Harvey Weinstein, condamné, se sent tellement maltraité en prison à Rikers Island qu’il craint pour sa vie.

Leucémie, diabète, maladies coronariennes, apnée obstructive du sommeil, problèmes de thyroïde, obésité, hypertension artérielle – ce ne sont là que quelques-unes des maladies qui affligeraient Harvey Weinstein.

Le violeur reconnu coupable se plaint depuis un certain temps de la tristement célèbre prison de Rikers Island, où il est détenu depuis quatre ans. Son accusation : en prison, il ne recevrait pas les soins médicaux dont il avait besoin. L’homme de 72 ans parle même de devoir craindre pour sa vie.

Le magnat du cinéma en disgrâce a depuis déposé une plainte auprès du bureau du contrôleur de New York. Il affirme que les conditions à Rikers Island ne font qu’aggraver sa longue liste de problèmes médicaux.

Dans les documents obtenus par TMZ, Weinstein affirme que sa santé s’est considérablement détériorée pendant son incarcération, ce qui, selon lui, était dû aux conditions de détention. Le personnel était apparemment au courant des nombreuses maladies de Weinstein, mais les soins qu’il recevait étaient bien en deçà des normes réelles.

Weinstein souligne également qu’il est physiquement malade et souffre de problèmes mentaux. Une raison suffisante pour qu’il réclame au moins 5 millions de dollars de dommages et intérêts.

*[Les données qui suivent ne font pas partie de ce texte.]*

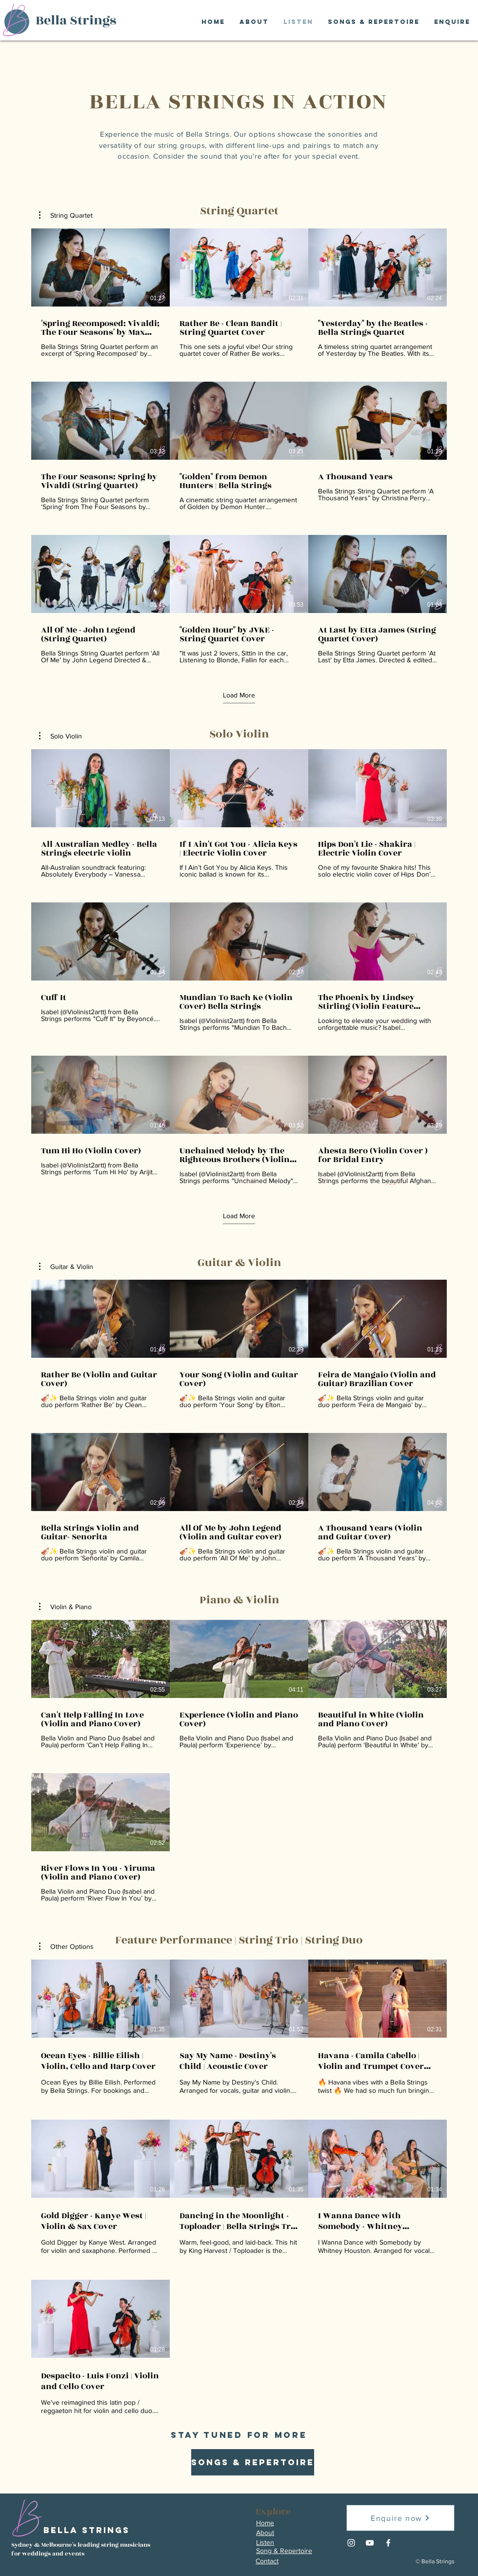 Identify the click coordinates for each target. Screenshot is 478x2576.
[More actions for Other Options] (66, 1946)
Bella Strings (76, 20)
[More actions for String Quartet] (66, 215)
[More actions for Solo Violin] (60, 736)
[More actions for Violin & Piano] (65, 1607)
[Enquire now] (400, 2518)
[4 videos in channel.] (239, 1761)
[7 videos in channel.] (239, 2187)
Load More (239, 694)
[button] (66, 215)
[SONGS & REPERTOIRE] (252, 2462)
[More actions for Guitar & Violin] (66, 1266)
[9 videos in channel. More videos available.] (239, 446)
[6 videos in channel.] (239, 1421) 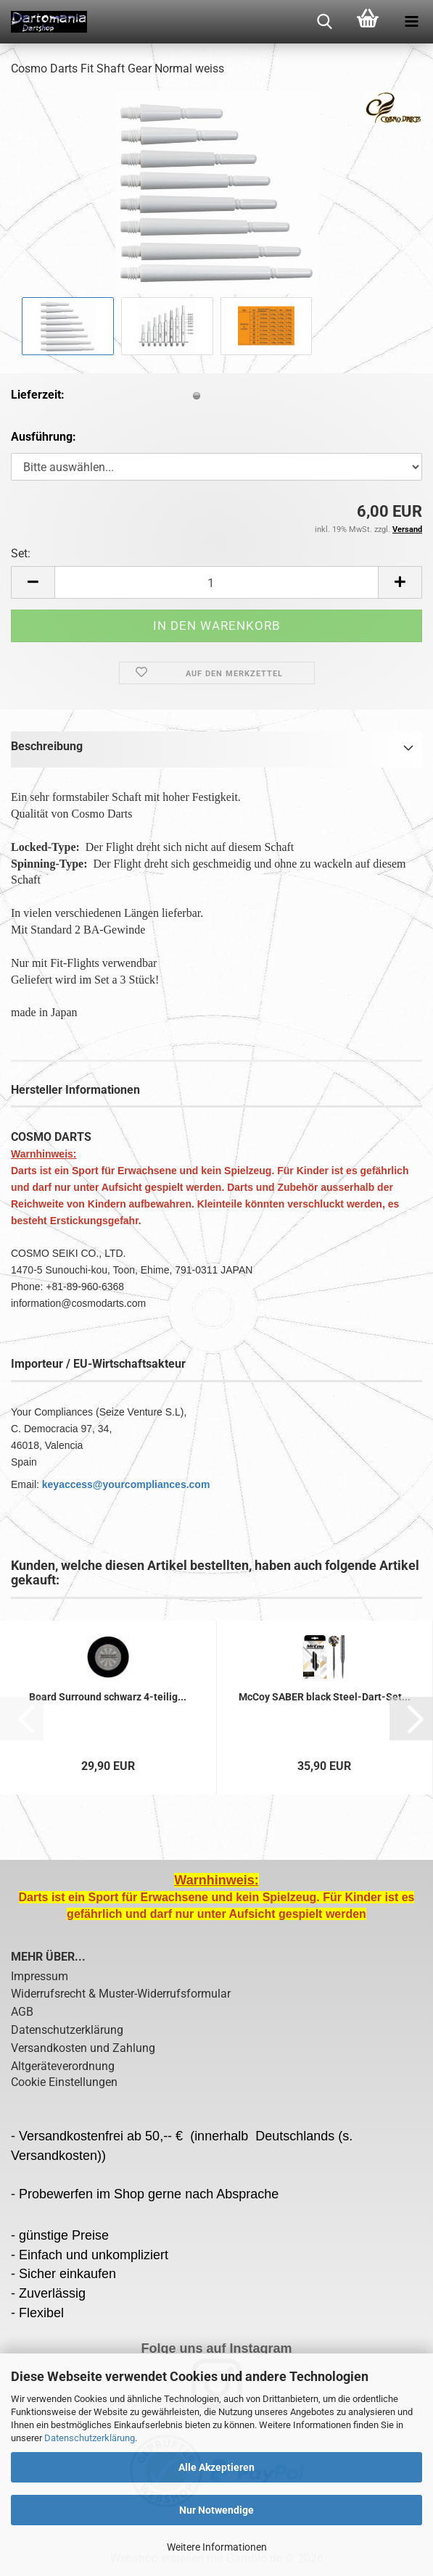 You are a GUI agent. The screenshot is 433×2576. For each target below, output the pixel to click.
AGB (22, 2012)
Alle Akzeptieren (216, 2467)
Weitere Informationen (217, 2547)
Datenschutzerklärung (89, 2437)
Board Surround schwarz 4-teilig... (107, 1697)
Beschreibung (47, 746)
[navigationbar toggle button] (411, 21)
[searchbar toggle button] (324, 21)
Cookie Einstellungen (64, 2082)
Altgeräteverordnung (63, 2066)
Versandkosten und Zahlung (83, 2048)
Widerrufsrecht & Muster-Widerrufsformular (121, 1993)
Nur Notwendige (216, 2510)
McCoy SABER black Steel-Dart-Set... (325, 1697)
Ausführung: (43, 437)
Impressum (39, 1976)
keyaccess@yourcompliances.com (126, 1484)
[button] (32, 582)
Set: (20, 553)
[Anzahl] (216, 582) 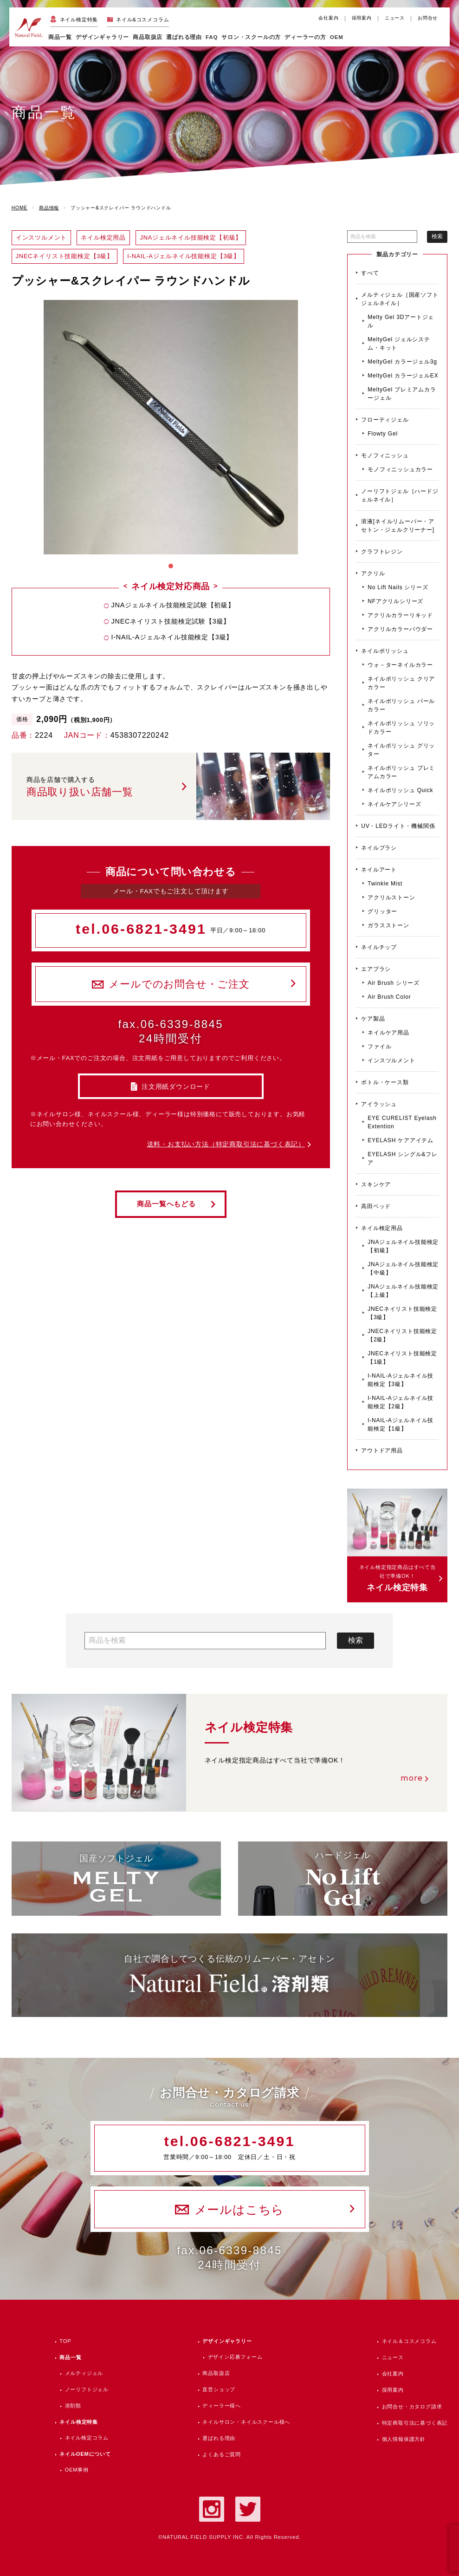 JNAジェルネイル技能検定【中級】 (403, 1268)
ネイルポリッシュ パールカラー (401, 705)
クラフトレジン (382, 551)
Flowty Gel (383, 433)
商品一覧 (60, 37)
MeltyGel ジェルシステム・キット (399, 343)
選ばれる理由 (184, 37)
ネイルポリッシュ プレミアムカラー (401, 772)
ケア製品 (373, 1018)
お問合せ (428, 17)
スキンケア (376, 1184)
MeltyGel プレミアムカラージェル (402, 393)
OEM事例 (77, 2469)
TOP (65, 2341)
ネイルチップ (379, 947)
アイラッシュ (379, 1104)
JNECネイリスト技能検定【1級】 (402, 1357)
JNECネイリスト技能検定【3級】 (402, 1313)
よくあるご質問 (221, 2454)
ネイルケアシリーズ (394, 804)
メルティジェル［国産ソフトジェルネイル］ (399, 299)
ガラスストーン (388, 925)
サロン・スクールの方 (251, 37)
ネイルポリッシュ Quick (400, 790)
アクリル (373, 573)
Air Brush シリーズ (394, 983)
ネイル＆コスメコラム (409, 2341)
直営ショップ (218, 2389)
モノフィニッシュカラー (400, 469)
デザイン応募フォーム (235, 2357)
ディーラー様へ (221, 2405)
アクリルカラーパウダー (400, 629)
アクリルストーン (391, 897)
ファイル (379, 1046)
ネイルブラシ (379, 848)
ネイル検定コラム (87, 2437)
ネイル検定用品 (382, 1228)
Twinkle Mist (385, 883)
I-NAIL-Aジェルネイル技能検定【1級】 (400, 1424)
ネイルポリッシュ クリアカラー (401, 683)
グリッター (382, 911)
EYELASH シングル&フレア (403, 1158)
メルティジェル (84, 2373)
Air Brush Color (389, 997)
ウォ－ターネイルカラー (400, 665)
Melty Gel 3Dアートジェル (401, 321)
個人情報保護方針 (404, 2439)
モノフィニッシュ (384, 455)
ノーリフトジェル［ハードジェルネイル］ (399, 495)
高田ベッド (376, 1206)
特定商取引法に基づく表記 (415, 2423)
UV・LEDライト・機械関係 (398, 826)
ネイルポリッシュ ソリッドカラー (401, 727)
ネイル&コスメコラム (142, 19)
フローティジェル (384, 419)
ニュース (395, 17)
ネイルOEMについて (84, 2454)
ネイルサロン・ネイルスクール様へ (246, 2422)
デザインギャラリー (227, 2341)
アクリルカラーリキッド (400, 615)
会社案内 (328, 17)
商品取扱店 (216, 2373)
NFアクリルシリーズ (395, 601)
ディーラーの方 (305, 37)
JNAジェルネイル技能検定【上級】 (403, 1290)
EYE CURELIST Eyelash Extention (402, 1122)
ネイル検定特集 (79, 19)
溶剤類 (73, 2405)
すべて (370, 273)
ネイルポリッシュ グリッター (401, 749)
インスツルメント (391, 1060)
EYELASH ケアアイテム (400, 1140)
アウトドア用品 (382, 1450)
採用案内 (362, 17)
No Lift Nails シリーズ (398, 587)
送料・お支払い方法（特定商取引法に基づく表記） (226, 1144)
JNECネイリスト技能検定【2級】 (402, 1335)
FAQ (212, 37)
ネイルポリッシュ (384, 651)
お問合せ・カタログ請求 (412, 2406)
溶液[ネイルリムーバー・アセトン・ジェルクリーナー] (397, 525)
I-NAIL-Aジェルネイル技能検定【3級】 (400, 1380)
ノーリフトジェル (87, 2389)
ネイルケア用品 (388, 1032)
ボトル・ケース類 (384, 1082)
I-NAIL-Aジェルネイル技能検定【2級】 (400, 1402)
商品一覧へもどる (166, 1204)
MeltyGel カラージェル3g (402, 361)
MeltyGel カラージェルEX (403, 375)
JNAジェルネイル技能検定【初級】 (403, 1246)
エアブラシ (376, 969)
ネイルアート (379, 869)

Rikers Island : prison ou goulag ?

Dans une déclaration à TMZ, l’avocat de Weinstein, Imran H. Ansari, a déclaré : “Harvey Weinstein a beaucoup souffert des conditions déplorables à Rikers Island. La dernière fois que je lui ai rendu visite, j’ai trouvé des éclaboussures de sang sur son uniforme de prison, probablement dues à des perfusions intraveineuses. Il avait des vêtements qui n’avaient pas été lavés depuis des semaines. Et il n’a même pas reçu de sous-vêtements propres. Ces conditions ne sont guère hygiéniques pour une personne souffrant de maladies graves et susceptible de contracter des maladies.»

Il a ajouté : “Je me demandais si j’étais dans une prison qui devrait être gérée conformément à notre constitution ou dans un goulag où les prisonniers sont traités comme des animaux”.

#Moi aussi

Les allégations contre Harvey Weinstein s’accumulent depuis des années et en 2017, le mouvement #MeToo a allumé un feu sur les réseaux sociaux qui continue de brûler encore aujourd’hui. À commencer par un tweet de l’actrice Alyssa Milano, qui a demandé aux femmes de partager leurs expériences d’abus sexuels en utilisant ce hashtag. Le hashtag a été utilisé des millions de fois et les conditions de production à Hollywood sont depuis bouleversées (et sous le contrôle strict du public).